*Collected data*:
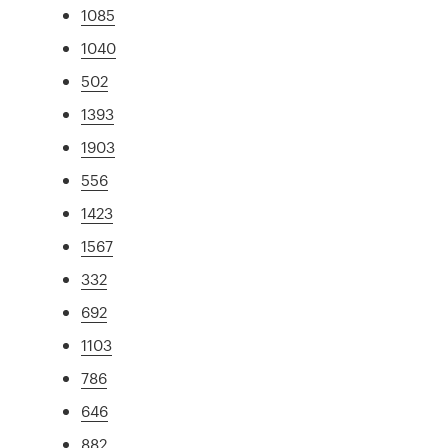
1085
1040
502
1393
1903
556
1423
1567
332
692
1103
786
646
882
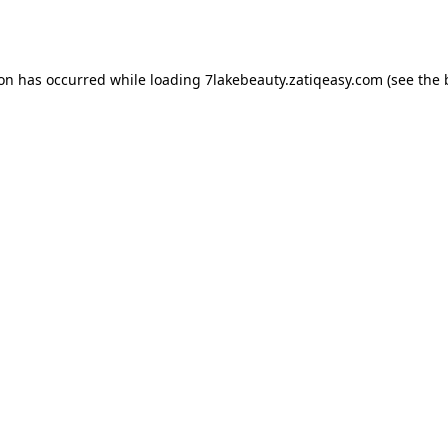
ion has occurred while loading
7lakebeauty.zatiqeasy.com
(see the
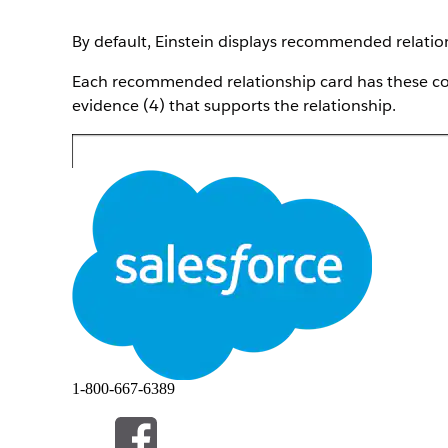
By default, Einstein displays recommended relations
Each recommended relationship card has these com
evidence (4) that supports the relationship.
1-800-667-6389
==
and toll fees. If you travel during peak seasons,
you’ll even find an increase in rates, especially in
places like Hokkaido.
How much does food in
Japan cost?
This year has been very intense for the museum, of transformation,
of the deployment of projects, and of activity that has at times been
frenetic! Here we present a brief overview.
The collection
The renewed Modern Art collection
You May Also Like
---
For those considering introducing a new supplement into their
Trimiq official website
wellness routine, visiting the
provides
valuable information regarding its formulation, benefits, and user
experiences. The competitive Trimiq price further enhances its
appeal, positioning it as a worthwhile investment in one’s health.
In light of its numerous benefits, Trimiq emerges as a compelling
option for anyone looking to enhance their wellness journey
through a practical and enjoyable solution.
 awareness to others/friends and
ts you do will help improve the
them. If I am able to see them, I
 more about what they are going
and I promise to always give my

*Exercise description*:
Show the lines of the data that hold the word "wellness".

*Final answer*:
wellness routine, visiting the
option for anyone looking to enhance their wellness journey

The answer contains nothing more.